Only lines that contain the word "páska" are to be returned from the data below.

[MATERIAL PROVIDED]

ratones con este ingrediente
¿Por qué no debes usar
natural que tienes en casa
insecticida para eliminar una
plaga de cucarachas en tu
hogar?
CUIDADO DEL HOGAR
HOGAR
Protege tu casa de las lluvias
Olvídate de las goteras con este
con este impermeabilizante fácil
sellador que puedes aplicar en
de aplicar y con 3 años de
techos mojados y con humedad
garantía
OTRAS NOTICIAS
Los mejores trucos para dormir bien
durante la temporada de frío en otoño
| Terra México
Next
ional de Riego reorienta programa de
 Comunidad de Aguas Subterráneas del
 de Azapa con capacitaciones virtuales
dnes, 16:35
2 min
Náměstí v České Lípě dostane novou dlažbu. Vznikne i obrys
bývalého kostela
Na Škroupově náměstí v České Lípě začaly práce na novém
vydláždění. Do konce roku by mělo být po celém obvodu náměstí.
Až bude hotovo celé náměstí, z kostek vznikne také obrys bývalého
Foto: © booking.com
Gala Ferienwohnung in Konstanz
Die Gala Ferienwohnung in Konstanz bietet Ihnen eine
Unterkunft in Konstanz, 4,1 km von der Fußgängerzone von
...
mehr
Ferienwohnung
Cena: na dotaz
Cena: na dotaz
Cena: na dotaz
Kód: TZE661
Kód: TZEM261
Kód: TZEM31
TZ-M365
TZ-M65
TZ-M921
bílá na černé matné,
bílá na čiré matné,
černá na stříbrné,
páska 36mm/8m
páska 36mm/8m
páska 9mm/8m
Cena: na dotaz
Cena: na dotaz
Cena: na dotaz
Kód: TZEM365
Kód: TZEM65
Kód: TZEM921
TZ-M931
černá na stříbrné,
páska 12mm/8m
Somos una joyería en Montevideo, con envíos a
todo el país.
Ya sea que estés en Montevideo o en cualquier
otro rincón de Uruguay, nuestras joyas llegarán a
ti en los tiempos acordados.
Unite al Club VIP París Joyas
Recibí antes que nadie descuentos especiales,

[/MATERIAL PROVIDED]

- EXPECTED ANSWER -
páska 36mm/8m
páska 36mm/8m
páska 9mm/8m
páska 12mm/8m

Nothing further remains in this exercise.